Exactly the lines from the one with "Next article" to the end of the data below should be set down, and no others.
· · · · · · ·
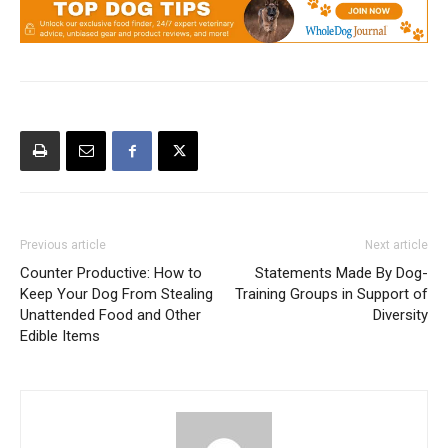
Previous article
Next article
Counter Productive: How to
Statements Made By Dog-
Keep Your Dog From Stealing
Training Groups in Support of
Unattended Food and Other
Diversity
Edible Items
· · · · · · ·
• **Finished task**:
Next article
Counter Productive: How to
Statements Made By Dog-
Keep Your Dog From Stealing
Training Groups in Support of
Unattended Food and Other
Diversity
Edible Items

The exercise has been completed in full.